--- DATA FOR THIS TASK ---

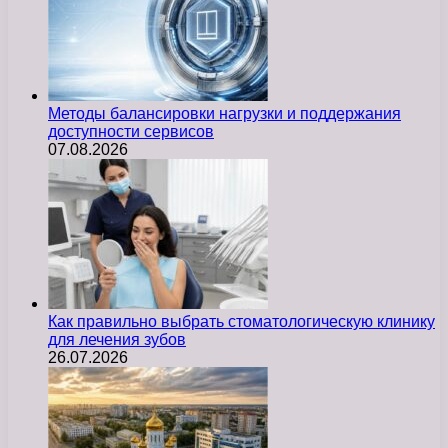
Методы балансировки нагрузки и поддержания
доступности сервисов
07.08.2026
Как правильно выбрать стоматологическую клинику
для лечения зубов
26.07.2026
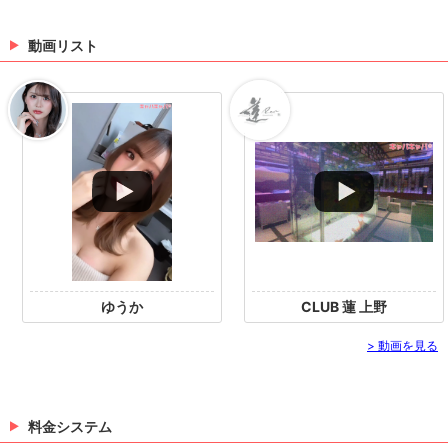
動画リスト
ゆうか
CLUB 蓮 上野
> 動画を見る
料金システム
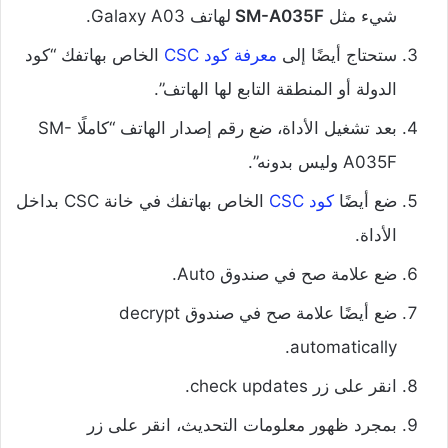
شيء مثل
SM-A035F
لهاتف Galaxy A03.
ستحتاج أيضًا إلى
معرفة كود CSC
الخاص بهاتفك “كود
الدولة أو المنطقة التابع لها الهاتف”.
بعد تشغيل الأداة، ضع رقم إصدار الهاتف “كاملًا SM-
A035F وليس بدونه”.
ضع أيضًا
كود CSC
الخاص بهاتفك في خانة CSC بداخل
الأداة.
ضع علامة صح في صندوق Auto.
ضع أيضًا علامة صح في صندوق decrypt
automatically.
انقر على زر check updates.
بمجرد ظهور معلومات التحديث، انقر على زر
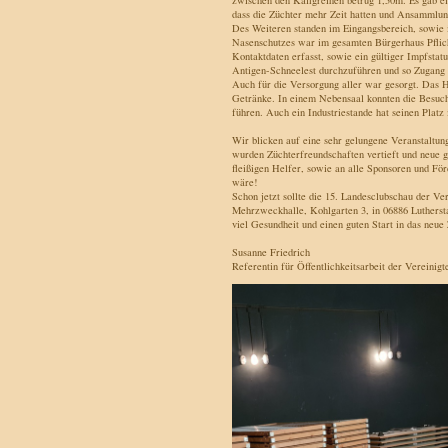
zwischen den Käfigreihen betrug 1,50m. Es gab ei
dass die Züchter mehr Zeit hatten und Ansammlu
Des Weiteren standen im Eingangsbereich, sowie
Nasenschutzes war im gesamten Bürgerhaus Pflic
Kontaktdaten erfasst, sowie ein gültiger Impfstat
Antigen-Schneelest durchzuführen und so Zugang 
Auch für die Versorgung aller war gesorgt. Das H
Getränke. In einem Nebensaal konnten die Besuch
führen. Auch ein Industriestande hat seinen Plat
Wir blicken auf eine sehr gelungene Veranstaltu
wurden Züchterfreundschaften vertieft und neue g
fleißigen Helfer, sowie an alle Sponsoren und Fö
wäre!
Schon jetzt sollte die 15. Landesclubschau der V
Mehrzweckhalle, Kohlgarten 3, in 06886 Luthersta
viel Gesundheit und einen guten Start in das neue 
Susanne Friedrich
Referentin für Öffentlichkeitsarbeit der Vereinig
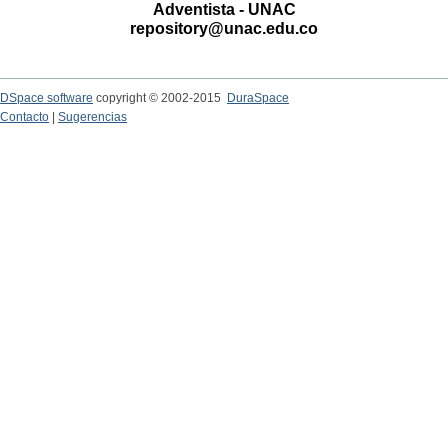
Adventista - UNAC
repository@unac.edu.co
DSpace software
copyright © 2002-2015
DuraSpace
Contacto
|
Sugerencias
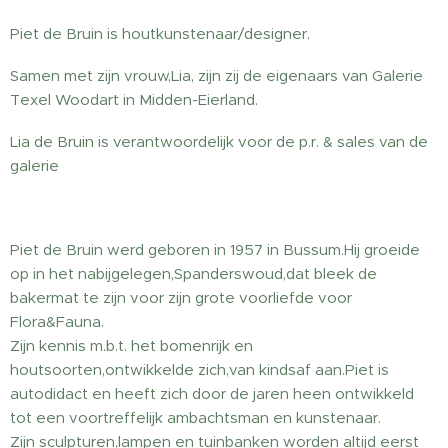
Piet de Bruin is houtkunstenaar/designer.
Samen met zijn vrouw,Lia, zijn zij de eigenaars van Galerie
Texel Woodart in Midden-Eierland.
Lia de Bruin is verantwoordelijk voor de p.r. & sales van de
galerie
Piet de Bruin werd geboren in 1957 in Bussum.Hij groeide
op in het nabijgelegen,Spanderswoud,dat bleek de
bakermat te zijn voor zijn grote voorliefde voor
Flora&Fauna.
Zijn kennis m.b.t. het bomenrijk en
houtsoorten,ontwikkelde zich,van kindsaf aan.Piet is
autodidact en heeft zich door de jaren heen ontwikkeld
tot een voortreffelijk ambachtsman en kunstenaar.
Zijn sculpturen,lampen en tuinbanken worden altijd eerst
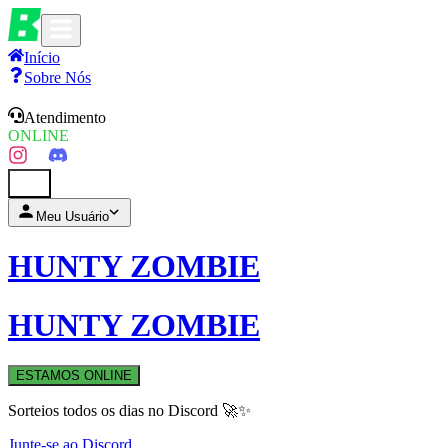
Início
Sobre Nós
Atendimento
ONLINE
0
Meu Usuário
HUNTY ZOMBIE
HUNTY ZOMBIE
ESTAMOS ONLINE
Sorteios todos os dias no Discord 🚀✨
Junte-se ao Discord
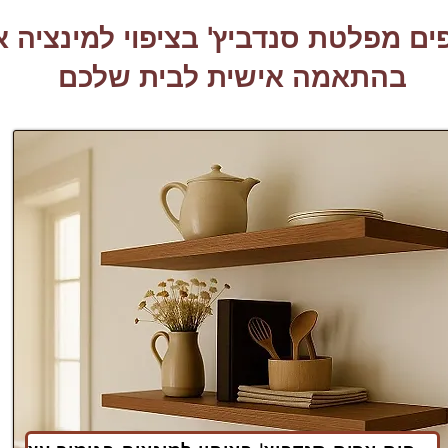
ם מפלטת סנדביץ' בציפוי למינציה אי
בהתאמה אישית לבית שלכם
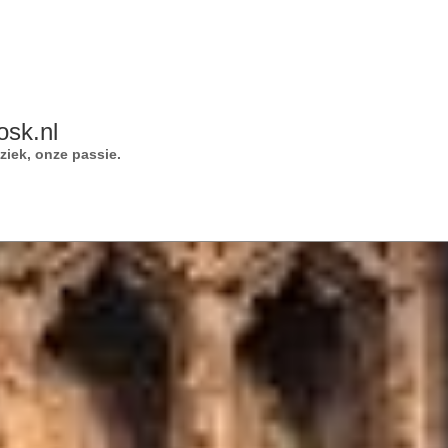
osk.nl
iek, onze passie.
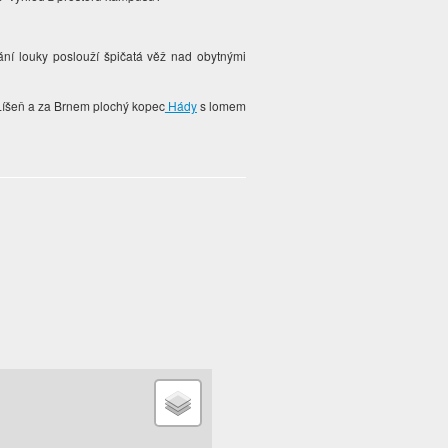
ání louky poslouží špičatá věž nad obytnými
 Líšeň a za Brnem plochý kopec
Hády
s lomem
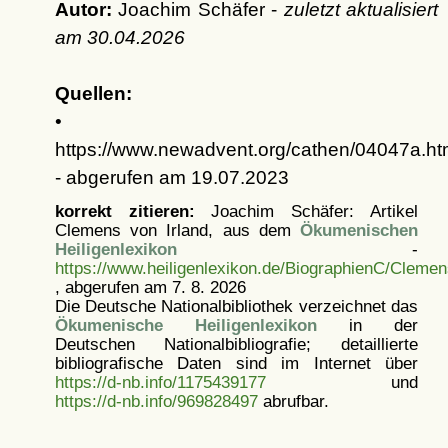
Autor:
Joachim Schäfer -
zuletzt aktualisiert
am
30.04.2026
Quellen:
•
https://www.newadvent.org/cathen/04047a.h
- abgerufen am 19.07.2023
korrekt zitieren:
Joachim Schäfer: Artikel
Clemens von Irland, aus dem
Ökumenischen
Heiligenlexikon
-
https://www.heiligenlexikon.de/BiographienC/Clemen
, abgerufen am 7. 8. 2026
Die Deutsche Nationalbibliothek verzeichnet das
Ökumenische Heiligenlexikon
in der
Deutschen Nationalbibliografie; detaillierte
bibliografische Daten sind im Internet über
https://d-nb.info/1175439177
und
https://d-nb.info/969828497
abrufbar.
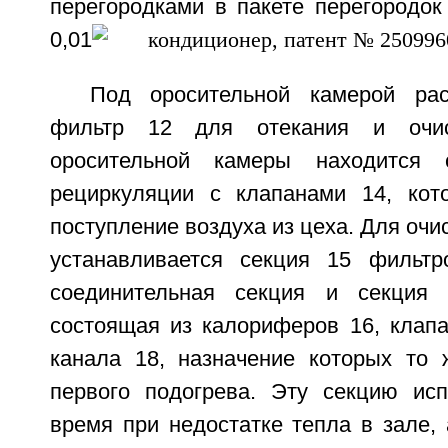
перегородками в пакете перегородок
0,01
Под оросительной камерой ра
фильтр 12 для отекания и очи
оросительной камеры находится 
рециркуляции с клапанами 14, кот
поступление воздуха из цеха. Для очи
устанавливается секция 15 фильтр
соединительная секция и секция в
состоящая из калориферов 16, клапа
канала 18, назначение которых то 
первого подогрева. Эту секцию ис
время при недостатке тепла в зале,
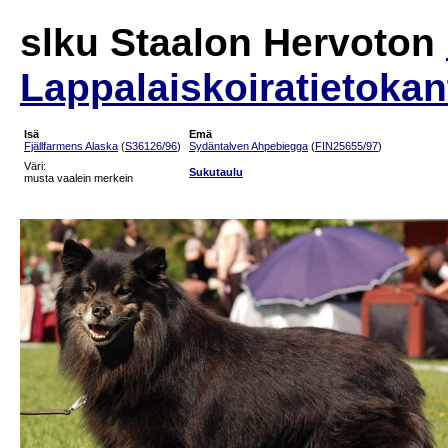
slku Staalon Hervoton
Lappalaiskoiratietokan
Isä
Emä
Fjällfarmens Alaska
(
S36126/96
)
Sydäntalven Ahpebiegga
(
FIN25655/97
)
Väri:
Sukutaulu
musta vaalein merkein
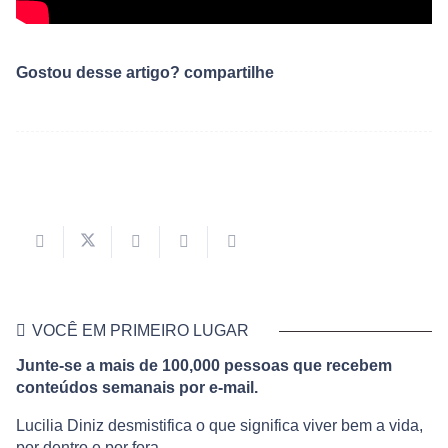
Gostou desse artigo? compartilhe
VOCÊ EM PRIMEIRO LUGAR
Junte-se a mais de 100,000 pessoas que recebem
conteúdos semanais por e-mail.
Lucilia Diniz desmistifica o que significa viver bem a vida,
por dentro e por fora.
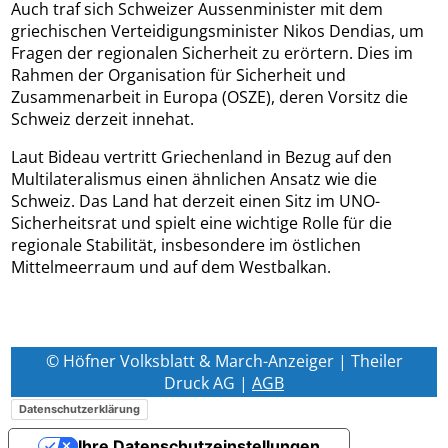
Auch traf sich Schweizer Aussenminister mit dem
griechischen Verteidigungsminister Nikos Dendias, um
Fragen der regionalen Sicherheit zu erörtern. Dies im
Rahmen der Organisation für Sicherheit und
Zusammenarbeit in Europa (OSZE), deren Vorsitz die
Schweiz derzeit innehat.
Laut Bideau vertritt Griechenland in Bezug auf den
Multilateralismus einen ähnlichen Ansatz wie die
Schweiz. Das Land hat derzeit einen Sitz im UNO-
Sicherheitsrat und spielt eine wichtige Rolle für die
regionale Stabilität, insbesondere im östlichen
Mittelmeerraum und auf dem Westbalkan.
© Höfner Volksblatt & March-Anzeiger | Theiler
Druck AG |
AGB
Datenschutzerklärung
Ihre Datenschutzeinstellungen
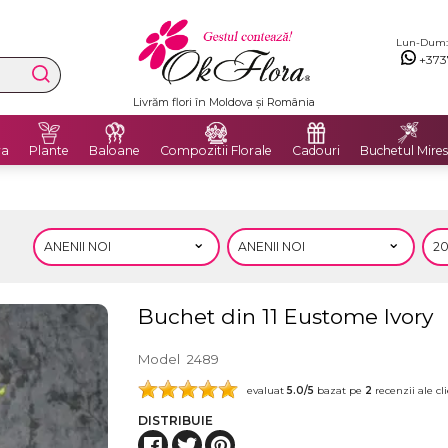
Lun-Dum: 8
+373
Livrăm flori în Moldova și România
ra
Plante
Baloane
Compozitii Florale
Cadouri
Buchetul Mires
Buchet din 11 Eustome Ivory
Model
2489
evaluat
5.0
/5
bazat pe
2
recenzii ale cli
DISTRIBUIE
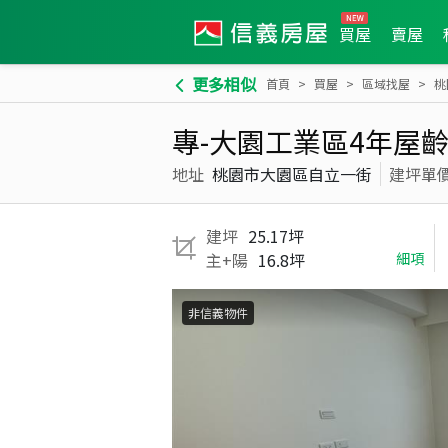
買屋
賣屋
更多相似
首頁
買屋
區域找屋
桃
專-大園工業區4年屋齡
地址
桃園市大園區自立一街
建坪單
建坪
25.17坪
主+陽
16.8坪
細項
非信義物件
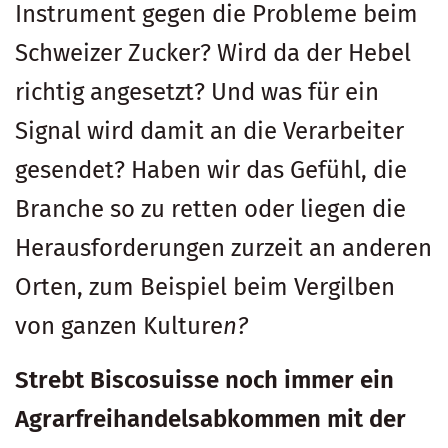
Instrument gegen die Probleme beim
Schweizer Zucker? Wird da der Hebel
richtig angesetzt? Und was für ein
Signal wird damit an die Verarbeiter
gesendet? Haben wir das Gefühl, die
Branche so zu retten oder liegen die
Herausforderungen zurzeit an anderen
Orten, zum Beispiel beim Vergilben
von ganzen Kulture
n?
Strebt Biscosuisse noch immer ein
Agrarfreihandelsabkommen mit der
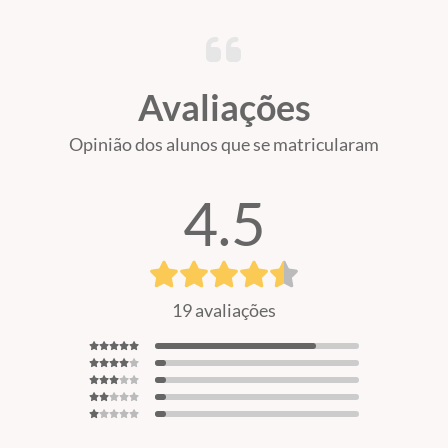
Avaliações
Opinião dos alunos que se matricularam
4.5
19 avaliações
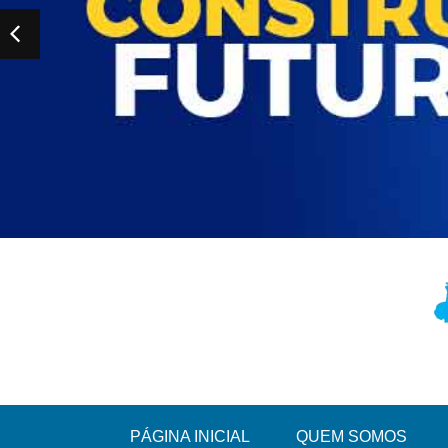
PÁGINA INICIAL
QUEM SOMOS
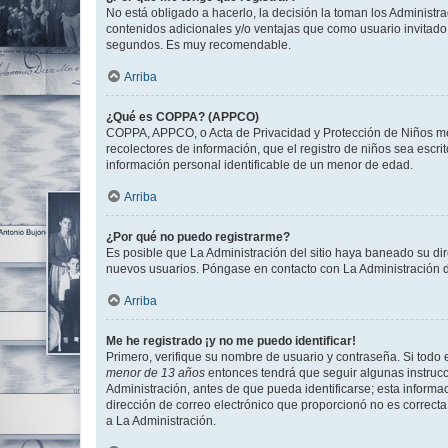
No está obligado a hacerlo, la decisión la toman los Administr
contenidos adicionales y/o ventajas que como usuario invitado 
segundos. Es muy recomendable.
Arriba
¿Qué es COPPA? (APPCO)
COPPA, APPCO, o Acta de Privacidad y Protección de Niños meno
recolectores de información, que el registro de niños sea escri
información personal identificable de un menor de edad.
Arriba
¿Por qué no puedo registrarme?
Es posible que La Administración del sitio haya baneado su dir
nuevos usuarios. Póngase en contacto con La Administración de
Arriba
Me he registrado ¡y no me puedo identificar!
Primero, verifique su nombre de usuario y contraseña. Si todo e
menor de 13 años
entonces tendrá que seguir algunas instrucc
Administración, antes de que pueda identificarse; esta informaci
dirección de correo electrónico que proporcionó no es correcta 
a La Administración.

---

WHAT IS BEING ASKED: Copy each line from the records above that includes the string "بهاتفك".

SOLUTION BELOW:
الخاص بهاتفك “كود
الخاص بهاتفك في خانة CSC بداخل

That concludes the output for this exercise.